|Near Dunquin, Western Dingle, Ireland looking west|
As visitors to Cape Flattery we ARE foreign visitors, on Makah tribal lands. But there is no border security here, no ceremony: at the Museum we buy an annual visitors pass and proceed. Janet and I have both been at Cape Flattery before, I a little and she a lot. We do not hope to find ancestral lands, and although we know some of the deeper histories of this land, our reflections are more personal.
|At Cape Flattery looking west from a trail outlook.|
|Chickaree (Douglas squirrel)|
Walter Siegmund (Wikimedia)
|Outlook from Cape Flattery trail|
Here there are no stony treeless hillsides cropped by sheep. Only bits of the world are exposed. We feel our foreignness in a deeply different way. In this great temperate rainforest we are swallowed up by the enormity of trees, and by the history their sometimes twisted growth suggests. We quiet ourselves to the lengthy chattering conversations and songs from Douglas Squirrels and song sparrows, chicadees, and winter wrens.

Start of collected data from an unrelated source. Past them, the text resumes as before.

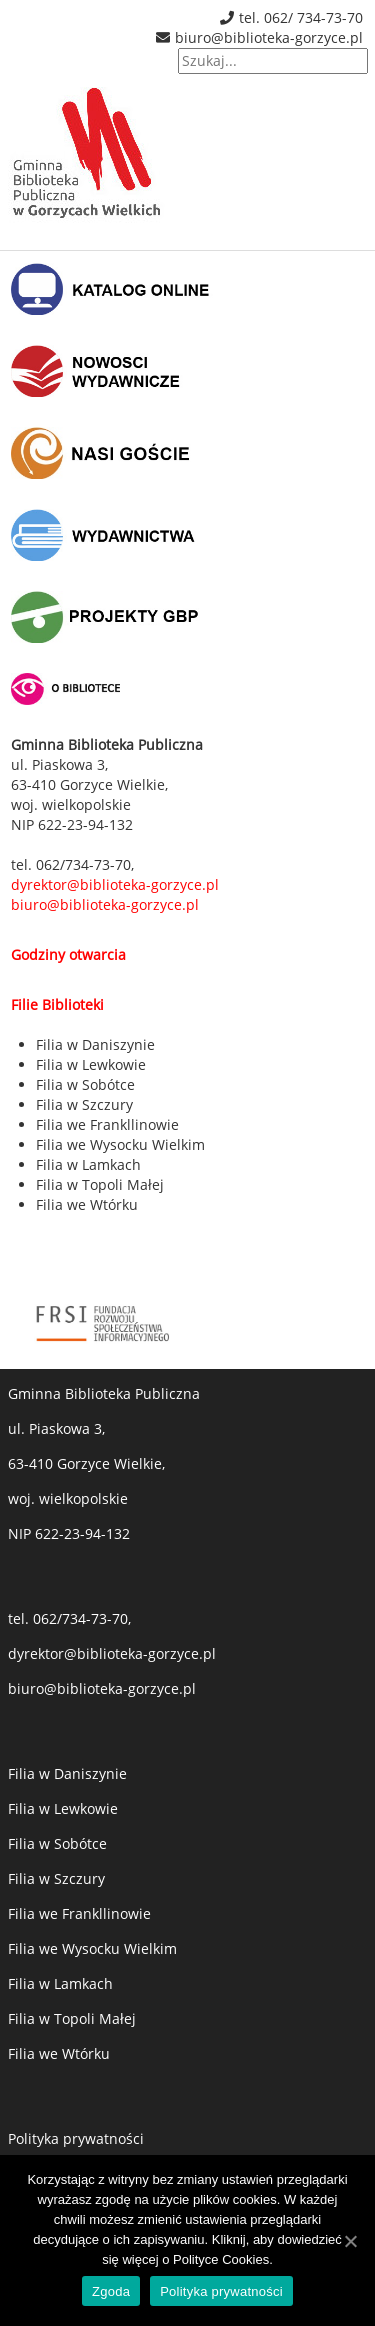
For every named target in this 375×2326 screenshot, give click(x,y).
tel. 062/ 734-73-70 (301, 17)
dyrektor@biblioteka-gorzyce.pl (112, 1653)
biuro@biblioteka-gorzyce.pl (269, 37)
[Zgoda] (350, 2241)
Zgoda (111, 2291)
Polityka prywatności (76, 2138)
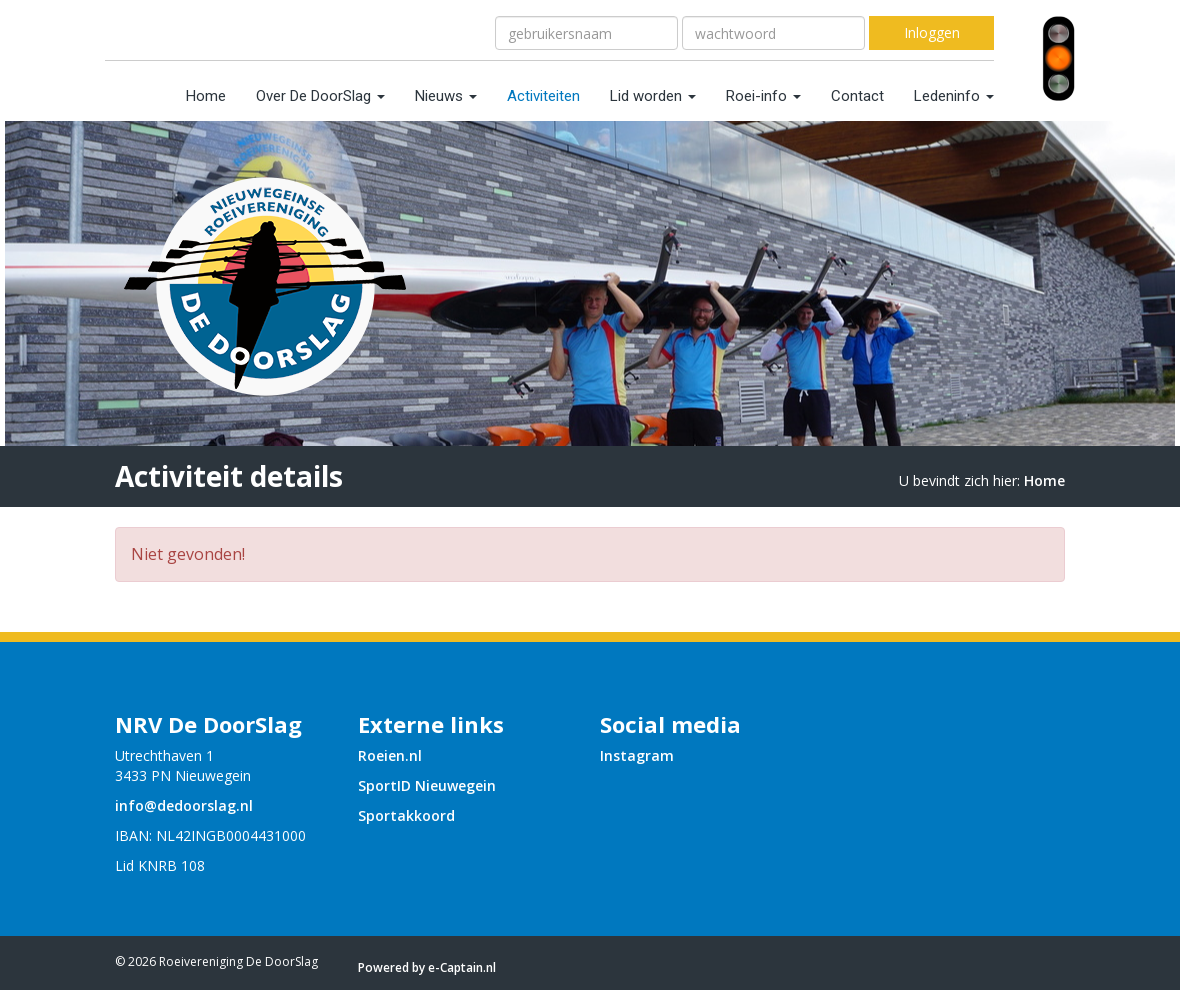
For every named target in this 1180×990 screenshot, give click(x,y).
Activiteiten (543, 96)
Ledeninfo (954, 96)
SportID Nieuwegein (427, 785)
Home (206, 96)
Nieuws (446, 96)
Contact (857, 96)
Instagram (637, 755)
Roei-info (763, 96)
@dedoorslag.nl (184, 805)
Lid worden (653, 96)
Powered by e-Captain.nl (427, 967)
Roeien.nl (390, 755)
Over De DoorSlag (320, 96)
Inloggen (932, 32)
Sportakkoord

We come to the end of the path, or at least our hike. The terrain becomes more difficult, and seems to balance on edges of roots and rock. It is not the easy hike hoped for. It probably does not matter that we can only glimpse bits of sea and sky. Much of the living world is hidden from view, hinted at by a nose surfacing above the waves, the rattle of a woodpecker and the blow of a whale, by holes in sand and bark, feathers strewn in a hungry pile, excavations gouged in a dying tree. There is mystery here, life revealed by a raven's croak and a sparrows chip. We pause, we listen, we guess. We are grateful for the gift of where we are.